— TRY IT —
Character for character, give back every line below.

┌──

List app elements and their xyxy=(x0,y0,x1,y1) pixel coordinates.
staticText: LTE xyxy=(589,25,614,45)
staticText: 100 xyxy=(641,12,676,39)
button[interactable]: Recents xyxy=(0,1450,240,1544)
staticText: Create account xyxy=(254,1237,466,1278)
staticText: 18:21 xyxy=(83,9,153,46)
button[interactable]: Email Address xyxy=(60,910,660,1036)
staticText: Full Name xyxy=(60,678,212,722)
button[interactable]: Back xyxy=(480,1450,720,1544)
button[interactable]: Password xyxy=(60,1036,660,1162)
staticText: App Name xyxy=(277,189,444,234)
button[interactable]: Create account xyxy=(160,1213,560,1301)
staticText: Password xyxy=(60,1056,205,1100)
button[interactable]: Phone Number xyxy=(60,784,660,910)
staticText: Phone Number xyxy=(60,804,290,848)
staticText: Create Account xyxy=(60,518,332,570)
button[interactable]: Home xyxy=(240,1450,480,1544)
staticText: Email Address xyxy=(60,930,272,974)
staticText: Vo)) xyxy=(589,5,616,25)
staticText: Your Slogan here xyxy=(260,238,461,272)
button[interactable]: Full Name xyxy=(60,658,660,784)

└──

— WRITTEN SOLUTION —
List app elements and their xyxy=(x0,y0,x1,y1) pixel coordinates.
staticText: LTE xyxy=(589,25,614,45)
staticText: 100 xyxy=(641,12,676,39)
button[interactable]: Recents xyxy=(0,1450,240,1544)
staticText: Create account xyxy=(254,1237,466,1278)
staticText: 18:21 xyxy=(83,9,153,46)
button[interactable]: Email Address xyxy=(60,910,660,1036)
staticText: Full Name xyxy=(60,678,212,722)
button[interactable]: Back xyxy=(480,1450,720,1544)
button[interactable]: Password xyxy=(60,1036,660,1162)
staticText: App Name xyxy=(277,189,444,234)
button[interactable]: Create account xyxy=(160,1213,560,1301)
staticText: Password xyxy=(60,1056,205,1100)
button[interactable]: Phone Number xyxy=(60,784,660,910)
staticText: Phone Number xyxy=(60,804,290,848)
staticText: Create Account xyxy=(60,518,332,570)
button[interactable]: Home xyxy=(240,1450,480,1544)
staticText: Email Address xyxy=(60,930,272,974)
staticText: Vo)) xyxy=(589,5,616,25)
staticText: Your Slogan here xyxy=(260,238,461,272)
button[interactable]: Full Name xyxy=(60,658,660,784)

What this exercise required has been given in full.